Something went wrong

Today something went wrong: what turned out to be a configuration error on the server rendered the University website unusable for about 2-3 hours this morning.

While the homepage could be viewed nothing below it was available. Google Chrome returned an HTTP Error 500 Internal Server Error; other browsers weren’t quite so helpful, and there was nothing in the Apache logs which gave us any clue about what was going on.

Working to fix it

While the IT Systems team (in the office upstairs) worked at trying to figure out what was going wrong the Web team (in our offices downstairs) did the best we could to alert IT Helpdesk and then respond to queries from users who were calling or tweeting to ask where the website had gone.

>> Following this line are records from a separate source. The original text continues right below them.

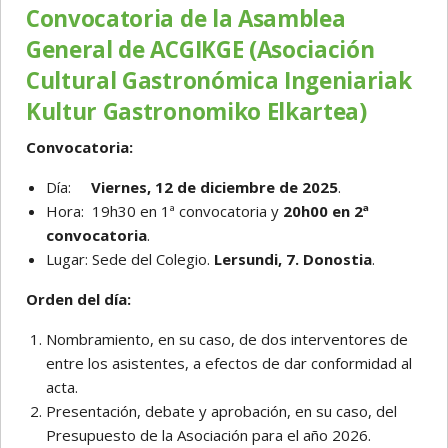
Convocatoria de la Asamblea
General de ACGIKGE (Asociación
Cultural Gastronómica Ingeniariak
Kultur Gastronomiko Elkartea)
Convocatoria:
Día:
Viernes, 12 de diciembre de 2025
.
Hora: 19h30 en 1ª convocatoria y
20h00 en 2ª
convocatoria
.
Lugar: Sede del Colegio.
Lersundi, 7. Donostia
.
Orden del día:
Nombramiento, en su caso, de dos interventores de
entre los asistentes, a efectos de dar conformidad al
acta.
Presentación, debate y aprobación, en su caso, del
Presupuesto de la Asociación para el año 2026.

Knowing that it’s best to be up-front and honest, one of the first things I did was send a tweet from the @stawebteam account:

Currently investigating where the University website has gone... ^gjms

It took a couple of hours for the root cause of the problem to be unearthed and for all the pages to become available again.

The problem was two-fold: the server was running out of disk space which unearthed a problem with how PHP had been configured. While redundant temp files and directories were being deleted from the machine to free up some much-needed space a directory (an empty directory) that PHP thought it was relying on was deleted. The result being that every page on the website that relied on PHP (which is probably about 99% of the site) stopped working altogether.

What went right

I think we were right to tweet about the problem as soon as we knew. It was embarrassing to do so but it was right to be up-front about it and reassure those users who were following our tweets that the issue was being looked into. (It’s not as though we could have kept the issue hidden anyhow: you just had to try to visit the website!)

It was right to contact the IT Helpdesk early on and update them about the current status of the problem, as they would be receiving queries by phone, email and in person; when I called they reported that they had already received a few.

The communication between the Web team the IT Services systems team was very good and clear. I thought we complemented one another well and worked together to get the issue resolved as quickly as we could. There was no blame or ill-feeling one way or the other: only collaboration, which was great.

Once the site was brought back up we even bought the guy who did the bulk of the job a fudge doughnut to say thanks.

Lessons to be learned

I think today’s incident raised a number of issues about procedures for making changes and updates to live servers (and communicating that these changes are about to be made), about server configurations and the need for redundancy (that is providing a second web server to which we can switch should there be an issue with the first).

Needless to say we’ve already created a project to look into and resolve these issues as soon as we can.